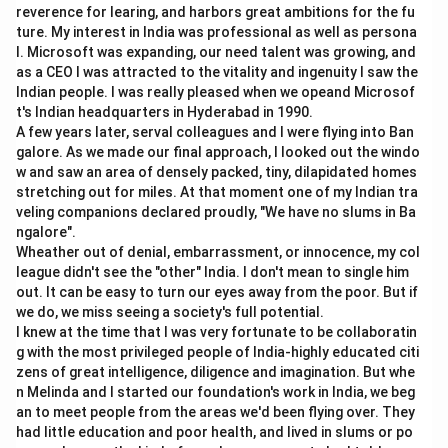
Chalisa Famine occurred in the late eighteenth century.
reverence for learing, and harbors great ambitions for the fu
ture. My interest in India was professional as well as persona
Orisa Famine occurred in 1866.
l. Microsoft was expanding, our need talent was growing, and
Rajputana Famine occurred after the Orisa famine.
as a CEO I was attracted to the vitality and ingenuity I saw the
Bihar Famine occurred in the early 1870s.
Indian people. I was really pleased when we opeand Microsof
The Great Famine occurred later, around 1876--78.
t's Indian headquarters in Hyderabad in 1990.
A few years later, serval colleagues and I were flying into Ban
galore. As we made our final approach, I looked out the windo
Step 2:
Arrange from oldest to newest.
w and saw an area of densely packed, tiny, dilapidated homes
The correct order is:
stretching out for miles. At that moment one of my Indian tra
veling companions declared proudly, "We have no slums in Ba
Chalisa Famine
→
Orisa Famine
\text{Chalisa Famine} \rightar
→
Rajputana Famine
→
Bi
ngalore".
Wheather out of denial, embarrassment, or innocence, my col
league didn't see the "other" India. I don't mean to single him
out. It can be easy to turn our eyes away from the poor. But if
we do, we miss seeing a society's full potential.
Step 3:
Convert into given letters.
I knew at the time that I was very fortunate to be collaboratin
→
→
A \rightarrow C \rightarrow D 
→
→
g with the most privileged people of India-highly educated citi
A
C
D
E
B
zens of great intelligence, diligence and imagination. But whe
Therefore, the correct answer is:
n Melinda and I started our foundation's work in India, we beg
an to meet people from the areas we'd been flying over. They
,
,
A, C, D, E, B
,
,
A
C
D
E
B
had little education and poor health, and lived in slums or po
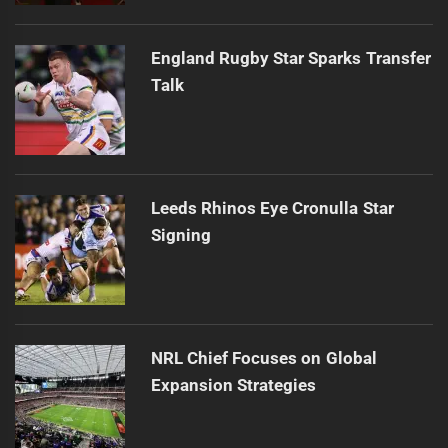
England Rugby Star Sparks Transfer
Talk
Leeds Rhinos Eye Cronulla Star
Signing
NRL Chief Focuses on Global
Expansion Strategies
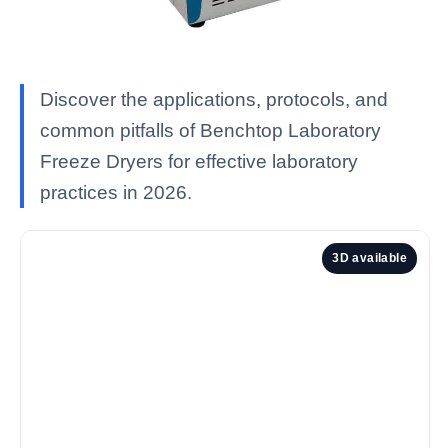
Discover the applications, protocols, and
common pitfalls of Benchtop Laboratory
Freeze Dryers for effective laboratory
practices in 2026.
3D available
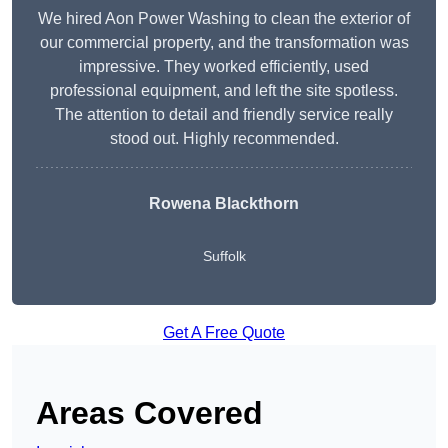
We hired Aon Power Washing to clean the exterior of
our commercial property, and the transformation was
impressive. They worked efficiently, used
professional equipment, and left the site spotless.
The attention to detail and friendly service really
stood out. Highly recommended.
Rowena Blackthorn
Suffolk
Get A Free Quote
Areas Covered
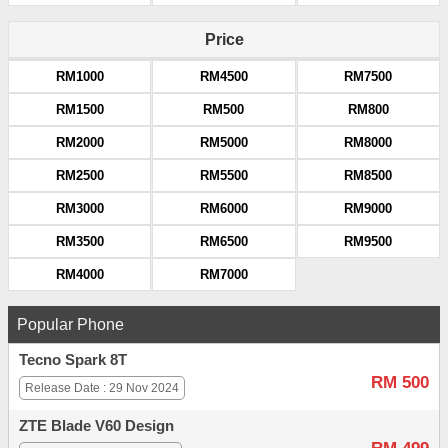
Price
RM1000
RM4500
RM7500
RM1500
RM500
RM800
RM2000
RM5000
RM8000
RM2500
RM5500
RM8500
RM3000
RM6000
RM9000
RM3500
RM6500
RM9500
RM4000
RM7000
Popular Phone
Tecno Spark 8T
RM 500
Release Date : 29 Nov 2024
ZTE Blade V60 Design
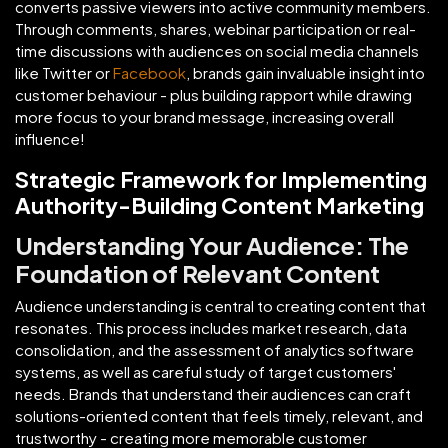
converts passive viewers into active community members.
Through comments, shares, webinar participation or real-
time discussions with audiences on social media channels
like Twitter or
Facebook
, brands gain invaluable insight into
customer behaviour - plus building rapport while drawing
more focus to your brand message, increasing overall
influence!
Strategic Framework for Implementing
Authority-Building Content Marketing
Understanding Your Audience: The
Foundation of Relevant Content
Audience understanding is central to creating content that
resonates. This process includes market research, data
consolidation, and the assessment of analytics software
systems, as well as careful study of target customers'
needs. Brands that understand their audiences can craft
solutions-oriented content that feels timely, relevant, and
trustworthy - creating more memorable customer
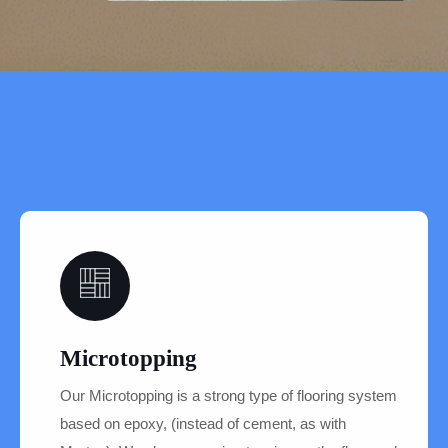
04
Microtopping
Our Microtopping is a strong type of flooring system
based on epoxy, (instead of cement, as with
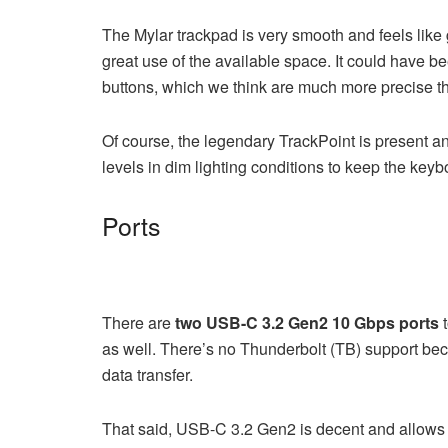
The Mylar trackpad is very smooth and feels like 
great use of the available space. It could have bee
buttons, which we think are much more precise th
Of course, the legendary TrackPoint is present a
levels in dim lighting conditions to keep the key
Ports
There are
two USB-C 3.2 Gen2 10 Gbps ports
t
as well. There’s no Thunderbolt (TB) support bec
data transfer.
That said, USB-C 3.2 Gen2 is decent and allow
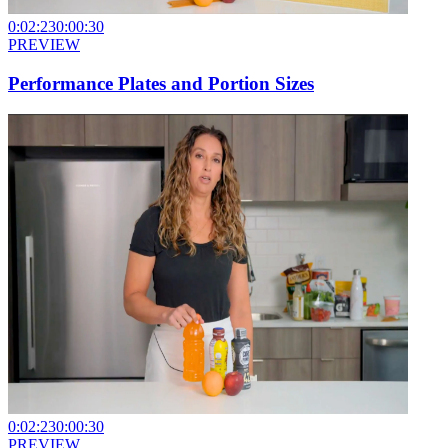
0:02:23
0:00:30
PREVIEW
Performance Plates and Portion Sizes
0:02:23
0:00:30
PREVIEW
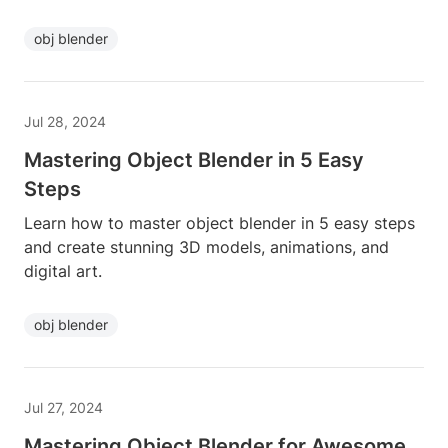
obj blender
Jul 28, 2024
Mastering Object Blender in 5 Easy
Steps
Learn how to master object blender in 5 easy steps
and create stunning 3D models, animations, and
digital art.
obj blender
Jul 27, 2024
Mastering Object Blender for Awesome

- **WHAT YOU WILL DO**: Skip the pictures. Restate everything else in the records word for word.

- **SOLUTION TO THIS TASK**:
Chalisa Famine occurred in the late eighteenth century.
reverence for learing, and harbors great ambitions for the fu
ture. My interest in India was professional as well as persona
Orisa Famine occurred in 1866.
l. Microsoft was expanding, our need talent was growing, and
Rajputana Famine occurred after the Orisa famine.
as a CEO I was attracted to the vitality and ingenuity I saw the
Bihar Famine occurred in the early 1870s.
Indian people. I was really pleased when we opeand Microsof
The Great Famine occurred later, around 1876--78.
t's Indian headquarters in Hyderabad in 1990.
A few years later, serval colleagues and I were flying into Ban
galore. As we made our final approach, I looked out the windo
Step 2:
Arrange from oldest to newest.
w and saw an area of densely packed, tiny, dilapidated homes
The correct order is:
stretching out for miles. At that moment one of my Indian tra
veling companions declared proudly, "We have no slums in Ba
Chalisa Famine
→
Orisa Famine
\text{Chalisa Famine} \rightar
→
Rajputana Famine
→
Bi
ngalore".
Wheather out of denial, embarrassment, or innocence, my col
league didn't see the "other" India. I don't mean to single him
out. It can be easy to turn our eyes away from the poor. But if
we do, we miss seeing a society's full potential.
Step 3:
Convert into given letters.
I knew at the time that I was very fortunate to be collaboratin
→
→
A \rightarrow C \rightarrow D 
→
→
g with the most privileged people of India-highly educated citi
A
C
D
E
B
zens of great intelligence, diligence and imagination. But whe
Therefore, the correct answer is:
n Melinda and I started our foundation's work in India, we beg
an to meet people from the areas we'd been flying over. They
,
,
A, C, D, E, B
,
,
A
C
D
E
B
had little education and poor health, and lived in slums or po
England Rugby Star Sparks Transfer
Talk
Leeds Rhinos Eye Cronulla Star
Signing
NRL Chief Focuses on Global
Expansion Strategies
Discover the applications, protocols, and
common pitfalls of Benchtop Laboratory
Freeze Dryers for effective laboratory
practices in 2026.
3D available
We hired Aon Power Washing to clean the exterior of
our commercial property, and the transformation was
impressive. They worked efficiently, used
professional equipment, and left the site spotless.
The attention to detail and friendly service really
stood out. Highly recommended.
Rowena Blackthorn
Suffolk
Get A Free Quote
Areas Covered
Price
RM1000
RM4500
RM7500
RM1500
RM500
RM800
RM2000
RM5000
RM8000
RM2500
RM5500
RM8500
RM3000
RM6000
RM9000
RM3500
RM6500
RM9500
RM4000
RM7000
Popular Phone
Tecno Spark 8T
RM 500
Release Date : 29 Nov 2024
ZTE Blade V60 Design
converts passive viewers into active community members.
Through comments, shares, webinar participation or real-
time discussions with audiences on social media channels
like Twitter or
Facebook
, brands gain invaluable insight into
customer behaviour - plus building rapport while drawing
more focus to your brand message, increasing overall
influence!
Strategic Framework for Implementing
Authority-Building Content Marketing
Understanding Your Audience: The
Foundation of Relevant Content
Audience understanding is central to creating content that
resonates. This process includes market research, data
consolidation, and the assessment of analytics software
systems, as well as careful study of target customers'
needs. Brands that understand their audiences can craft
solutions-oriented content that feels timely, relevant, and
trustworthy - creating more memorable customer
04
Microtopping
Our Microtopping is a strong type of flooring system
based on epoxy, (instead of cement, as with
The Mylar trackpad is very smooth and feels like 
great use of the available space. It could have bee
buttons, which we think are much more precise th
Of course, the legendary TrackPoint is present a
levels in dim lighting conditions to keep the key
Ports
There are
two USB-C 3.2 Gen2 10 Gbps ports
t
as well. There’s no Thunderbolt (TB) support bec
data transfer.
That said, USB-C 3.2 Gen2 is decent and allow
0:02:23
0:00:30
PREVIEW
Performance Plates and Portion Sizes
0:02:23
0:00:30
PREVIEW
obj blender
Jul 28, 2024
Mastering Object Blender in 5 Easy
Steps
Learn how to master object blender in 5 easy steps
and create stunning 3D models, animations, and
digital art.
obj blender
Jul 27, 2024
Mastering Object Blender for Awesome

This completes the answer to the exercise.